Assignment
When you reach the line with "полиць по висоті" in the records below, begin transcribing exactly and continue up to and including the line with "соблюдать столбик узора", leaving out every picture.

Data items
---

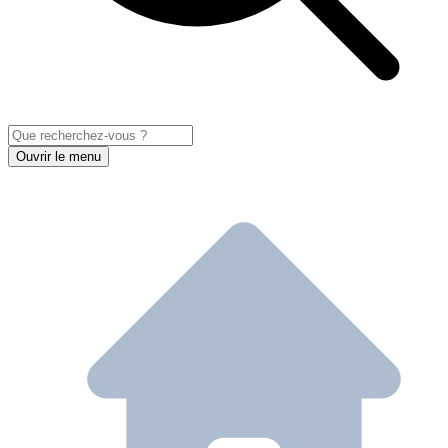
Ouvrir le menu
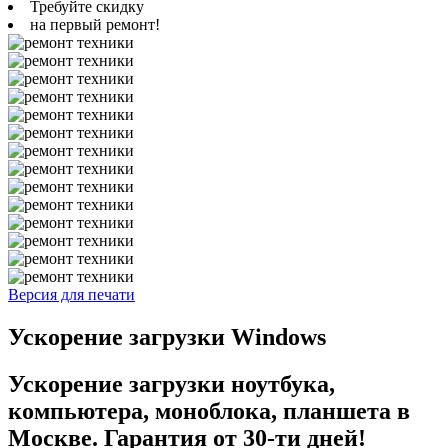
Требуйте скидку
на первый ремонт!
Версия для печати
Ускорение загрузки Windows
Ускорение загрузки ноутбука,
компьютера, моноблока, планшета в
Москве. Гарантия от 30-ти дней!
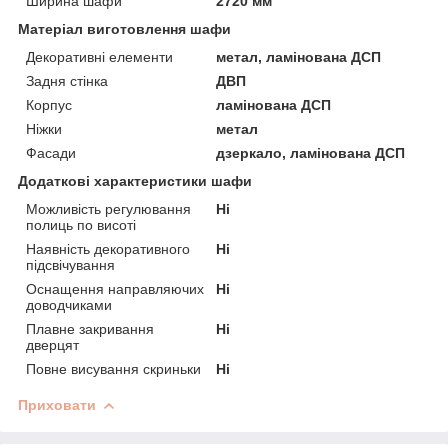
Ширина шафи
2720 мм
Матеріал виготовлення шафи
Декоративні елементи
метал, ламінована ДСП
Задня стінка
ДВП
Корпус
ламінована ДСП
Ніжки
метал
Фасади
дзеркало, ламінована ДСП
Додаткові характеристики шафи
Можливість регулювання
Ні
полиць по висоті
Наявність декоративного
Ні
підсвічування
Оснащення направляючих
Ні
доводчиками
Плавне закривання
Ні
дверцят
Повне висування скриньки
Ні
Приховати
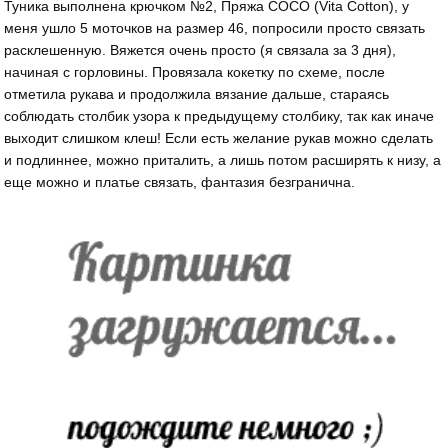
Туника выполнена крючком №2, Пряжа COCO (Vita Cotton), у
меня ушло 5 моточков на размер 46, попросили просто связать
расклешенную. Вяжется очень просто (я связала за 3 дня),
начиная с горловины. Провязала кокетку по схеме, после
отметила рукава и продолжила вязание дальше, стараясь
соблюдать столбик узора к предыдущему столбику, так как иначе
выходит слишком клеш! Если есть желание рукав можно сделать
и подлиннее, можно приталить, а лишь потом расширять к низу, а
еще можно и платье связать, фантазия безгранична.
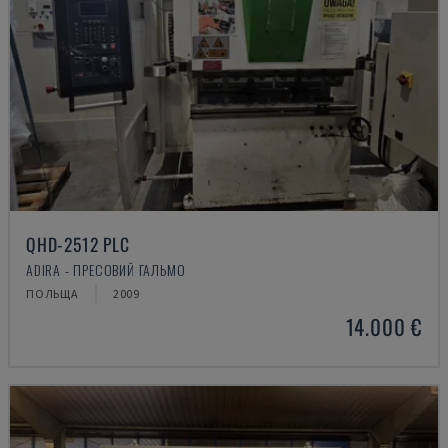
QHD-2512 PLC
ADIRA - ПРЕСОВИЙ ГАЛЬМО
ПОЛЬЩА
2009
14.000 €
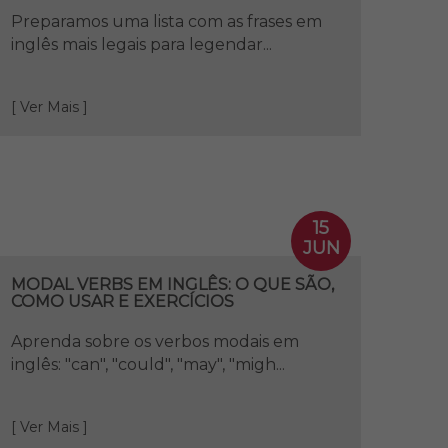
Preparamos uma lista com as frases em
inglês mais legais para legendar...
[ Ver Mais ]
15
JUN
MODAL VERBS EM INGLÊS: O QUE SÃO,
COMO USAR E EXERCÍCIOS
Aprenda sobre os verbos modais em
inglês: "can", "could", "may", "migh...
[ Ver Mais ]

---

Task solution
полиць по висоті
Наявність декоративного
Ні
підсвічування
Оснащення направляючих
Ні
доводчиками
Плавне закривання
Ні
дверцят
Повне висування скриньки
Ні
Приховати
Туника выполнена крючком №2, Пряжа COCO (Vita Cotton), у
меня ушло 5 моточков на размер 46, попросили просто связать
расклешенную. Вяжется очень просто (я связала за 3 дня),
начиная с горловины. Провязала кокетку по схеме, после
отметила рукава и продолжила вязание дальше, стараясь
соблюдать столбик узора к предыдущему столбику, так как иначе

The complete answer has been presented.